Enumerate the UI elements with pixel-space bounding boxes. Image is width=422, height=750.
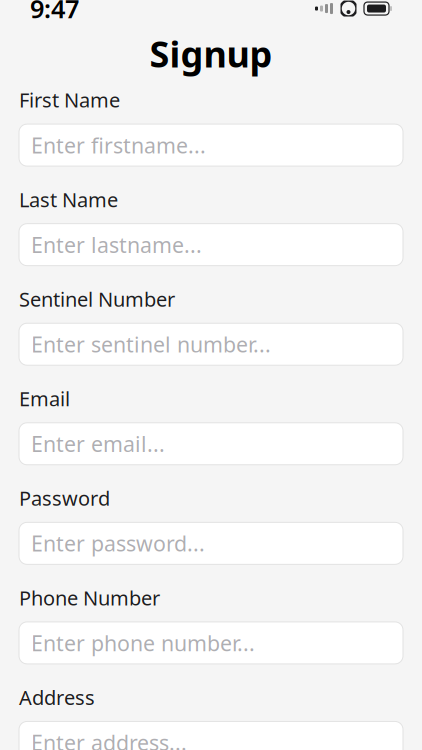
button[interactable]: Enter email... (19, 423, 403, 465)
staticText: Email (19, 385, 70, 412)
staticText: First Name (19, 86, 120, 113)
button[interactable]: Enter phone number... (19, 622, 403, 664)
staticText: Enter address... (31, 728, 187, 750)
staticText: Signup (150, 30, 272, 77)
staticText: Enter email... (31, 430, 165, 458)
staticText: Enter firstname... (31, 131, 206, 159)
button[interactable]: Enter firstname... (19, 124, 403, 166)
staticText: Sentinel Number (19, 286, 175, 312)
button[interactable]: Enter password... (19, 522, 403, 564)
staticText: Enter phone number... (31, 629, 255, 657)
staticText: Address (19, 684, 95, 710)
button[interactable]: Enter sentinel number... (19, 323, 403, 365)
staticText: Enter password... (31, 529, 205, 558)
staticText: Enter lastname... (31, 230, 202, 259)
staticText: Password (19, 485, 110, 511)
staticText: Last Name (19, 186, 118, 213)
staticText: Phone Number (19, 584, 160, 611)
button[interactable]: Enter address... (19, 722, 403, 750)
button[interactable]: Enter lastname... (19, 224, 403, 266)
staticText: Enter sentinel number... (31, 330, 271, 358)
staticText: 9:47 (30, 0, 79, 25)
▬▬▬▬▬▬▬▬▬▬
**Your goal:**
Find every line above that includes the word "firstname", then state how many there are and nothing more.

**Written answer:**
2